Add some North African flavor to your spring lamb. From Chef J Frank.
Moroccan lamb and couscous salad
2 lamb shoulders, cubed For the marinade: 1/3 cup olive oil 1/2 teaspoon ground cumin 1/2 teaspoon ground coriander 1/2 teaspoon ground cardamom 1/2 teaspoon cinnamon 1/4 teaspoon turmeric 1/8 teaspoon cayenne 1 teaspoon salt 2 cups onions, chopped 4 cloves garlic, chopped 1 tablespoon ginger, minced 3 medium carrots, peeled and chopped 1 28-ounce can crushed tomatoes 2 cups chicken stock 5 tablespoons olive oil
Mix all ingredients for the marinade. Add the cubed lamb shoulder and refrigerate overnight.

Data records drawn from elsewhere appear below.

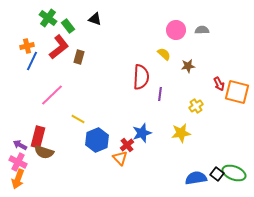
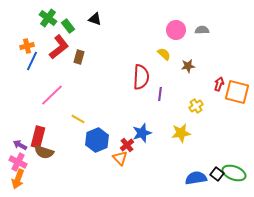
red arrow: rotated 136 degrees counterclockwise
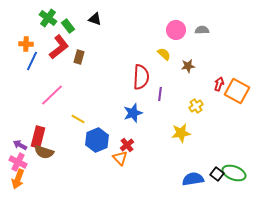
orange cross: moved 1 px left, 2 px up; rotated 16 degrees clockwise
orange square: moved 1 px up; rotated 15 degrees clockwise
blue star: moved 9 px left, 20 px up
blue semicircle: moved 3 px left, 1 px down
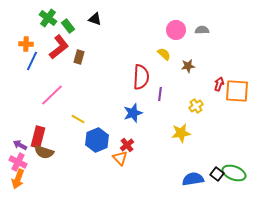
orange square: rotated 25 degrees counterclockwise
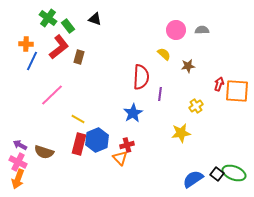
blue star: rotated 12 degrees counterclockwise
red rectangle: moved 41 px right, 7 px down
red cross: rotated 24 degrees clockwise
blue semicircle: rotated 25 degrees counterclockwise
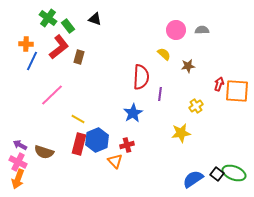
orange triangle: moved 5 px left, 3 px down
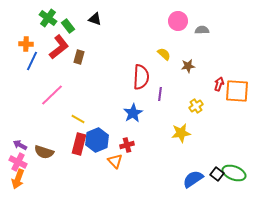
pink circle: moved 2 px right, 9 px up
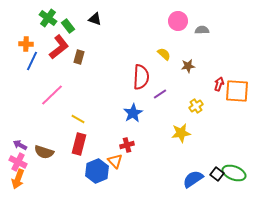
purple line: rotated 48 degrees clockwise
blue hexagon: moved 31 px down
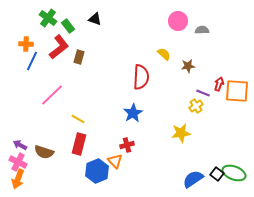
purple line: moved 43 px right, 1 px up; rotated 56 degrees clockwise
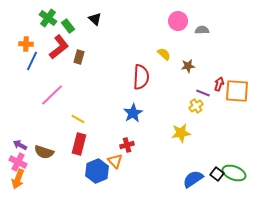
black triangle: rotated 24 degrees clockwise
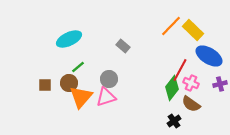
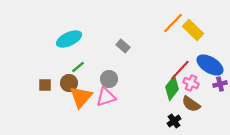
orange line: moved 2 px right, 3 px up
blue ellipse: moved 1 px right, 9 px down
red line: rotated 15 degrees clockwise
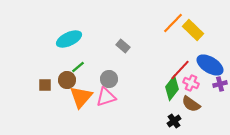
brown circle: moved 2 px left, 3 px up
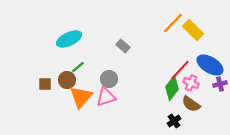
brown square: moved 1 px up
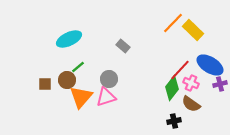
black cross: rotated 24 degrees clockwise
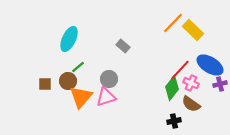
cyan ellipse: rotated 40 degrees counterclockwise
brown circle: moved 1 px right, 1 px down
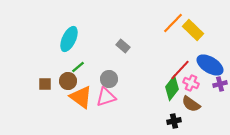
orange triangle: rotated 35 degrees counterclockwise
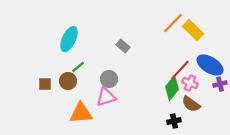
pink cross: moved 1 px left
orange triangle: moved 16 px down; rotated 40 degrees counterclockwise
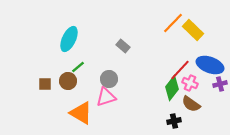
blue ellipse: rotated 12 degrees counterclockwise
orange triangle: rotated 35 degrees clockwise
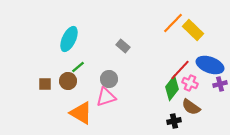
brown semicircle: moved 3 px down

In 3 tablespoons of the olive oil brown the lamb and remaining marinade well, then remove from pan and set aside. Add another 2 tablespoons of olive oil to the pan and sauté the onion for 2 minutes over medium heat. Add the garlic and ginger and sauté an additional 2 minutes. Add carrots and tomatoes, stir well and simmer for 5 minutes. Add the lamb plus 2 cups of chicken stock and bring to a boil. Remove from heat, cover and bake in a preheated 325-degree oven for 1 1/2 hours.
For the couscous salad: 2 cups quick cooking couscous 2 1/2 cups water 1/4 cup raisins 1/4 cup dried apricots, chopped 6 tablespoons olive oil 4 tablespoons lemon juice 2 teaspoons cumin 2 teaspoons ground coriander 1 teaspoon ground ginger 2 teaspoons salt 1/4 cup red pepper, diced 1/4 cup green onion, sliced 2 cups chick peas, rinsed 2 tablespoons fresh chopped mint, parsley and cilantro 2 tablespoons slivered almonds
Soak the raisins and apricots in 1/2 cup boiling water for 1 hour. Drain and add to the couscous. Pour 2 cups boiling water over the mixture. Cool and fluff with a fork. Make a dressing with the oil, lemon juice and spices and mix well. In a large bowl combine the couscous with the red pepper, green onions and chickpeas. Add the dressing and mix well. Toss in the mint, parsley and cilantro. Garnish with the almonds.